▸ Directions for this task
Work through the records that follow and return each line containing the word "CHAMPIGNY".

▸ Extracted page text data
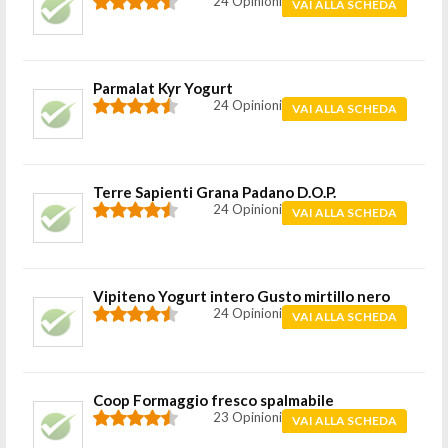
24 Opinioni
VAI ALLA SCHEDA
Parmalat Kyr Yogurt
24 Opinioni
VAI ALLA SCHEDA
Terre Sapienti Grana Padano D.O.P.
24 Opinioni
VAI ALLA SCHEDA
Vipiteno Yogurt intero Gusto mirtillo nero
24 Opinioni
VAI ALLA SCHEDA
Coop Formaggio fresco spalmabile
23 Opinioni
VAI ALLA SCHEDA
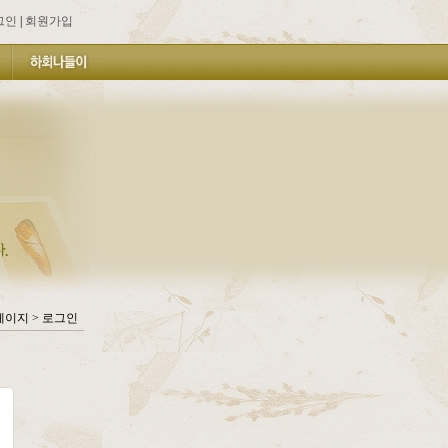
그인
|
회원가입
페이지 > 로그인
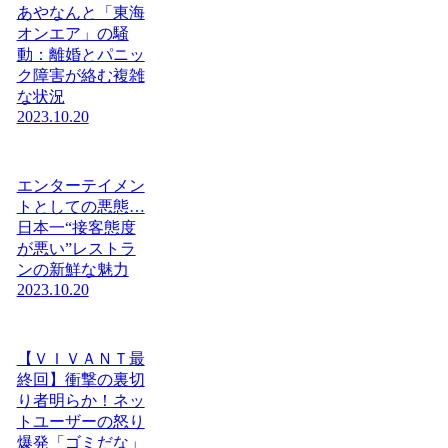
あやなんと「東海
オンエア」の騒
動：離婚とパニッ
ク障害が絡む複雑
な状況
2023.10.20
エンターテイメン
トとしての悪態…
日本一“接客態度
が悪い”レストラ
ンの新鮮な魅力
2023.10.20
【ＶＩＶＡＮＴ最
終回】衝撃の裏切
り者明らか！ネッ
トユーザーの怒り
爆発「ゴミだな」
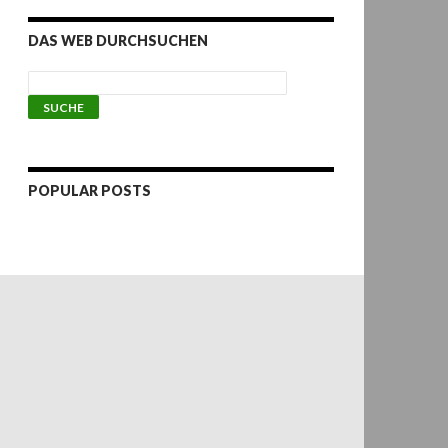
DAS WEB DURCHSUCHEN
POPULAR POSTS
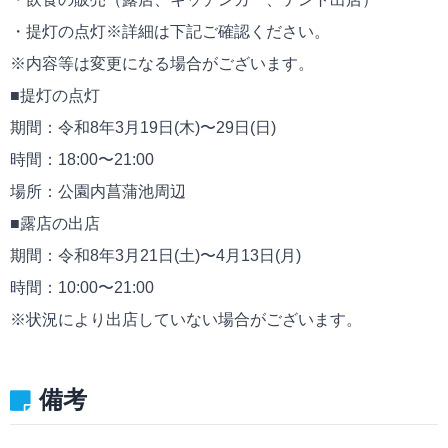
・提灯の点灯※詳細は下記ご確認ください。
※内容等は変更になる場合がございます。
■提灯の点灯
期間：令和8年3月19日(木)〜29日(日)
時間：18:00〜21:00
場所：公園内菖蒲池周辺
■露店の出店
期間：令和8年3月21日(土)〜4月13日(月)
時間：10:00〜21:00
※状況により出店していない場合がございます。
備考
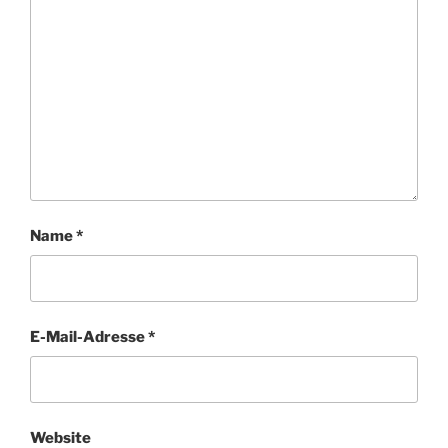
Name
*
E-Mail-Adresse
*
Website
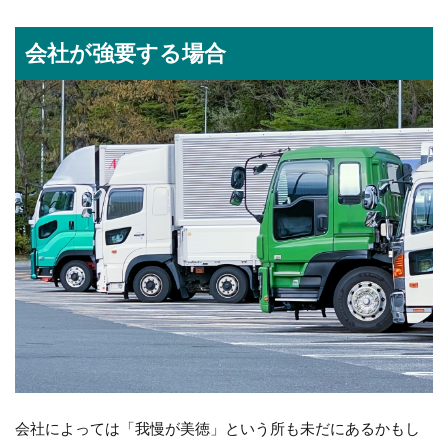
会社が強要する場合
会社によっては「我慢が美徳」という所も未だにあるかもし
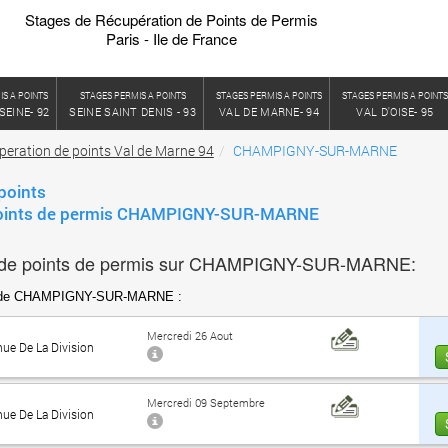
Stages de Récupération de Points de Permis
Paris - Ile de France
IS A POINTS
STAGES PERMIS A POINTS
STAGES PERMIS A POINTS
STAGES PERMIS A POINT
SEINE- 92
SEINE SAINT DENIS - 93
VAL DE MARNE- 94
VAL D'OISE- 95
peration de points Val de Marne 94
CHAMPIGNY-SUR-MARNE
points
points de permis CHAMPIGNY-SUR-MARNE
de points de permis sur CHAMPIGNY-SUR-MARNE:
rs de CHAMPIGNY-SUR-MARNE :
Mercredi 26 Aout
nue De La Division
Mercredi 09 Septembre
nue De La Division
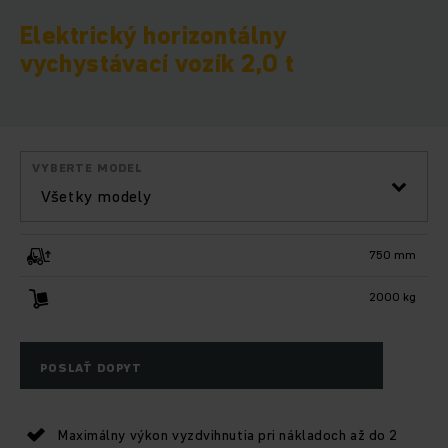
Elektrický horizontálny
vychystávací vozík 2,0 t
VYBERTE MODEL
Všetky modely
750 mm
2000 kg
POSLAŤ DOPYT
Maximálny výkon vyzdvihnutia pri nákladoch až do 2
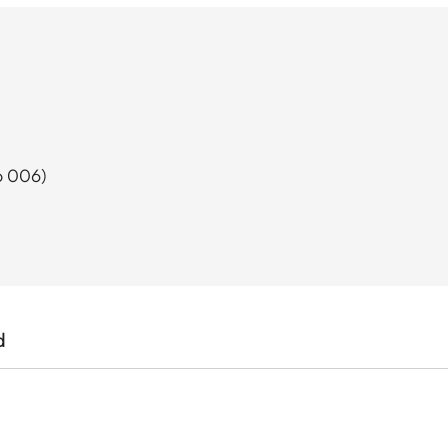
o 006)
d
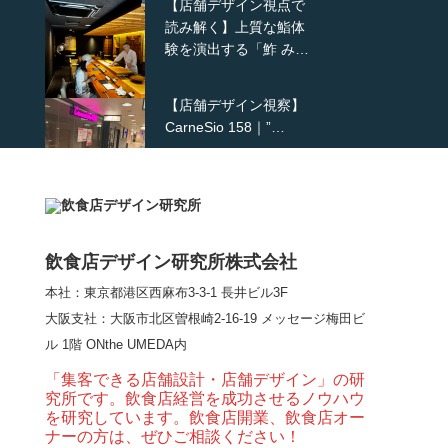
【店舗デザイン視点で
読み解く】上質な鮨体
験を演出する「鮓 み…
【店舗デザイン視察】
CarneSio 158｜”…
【熊の鳥焼き】囲炉裏
という”体験”を…
飲食店デザイン研究所株式会社
本社：東京都港区西麻布3-3-1 長井ビル3F
【大阪・梅田】高級感
大阪支社
：大阪市北区曽根崎2-16-19 メッセージ梅田ビ
とライブ感を両立した
ル 1階 ONthe UMEDA内
和モダン串揚げ店。
「…
「集客できる店舗設計・店舗デザイン」の研
究所です。飲食店経営を成功させるノウハウ
【Queux Norme（クゥ
を研究しています。飲食店開業、飲食店オー
ノルム）】女子会にお
ナーの方は、ぜひご相談ください！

▸ Exercise result
CHAMPIGNY-SUR-MARNE
points de permis CHAMPIGNY-SUR-MARNE
de points de permis sur CHAMPIGNY-SUR-MARNE:
rs de CHAMPIGNY-SUR-MARNE :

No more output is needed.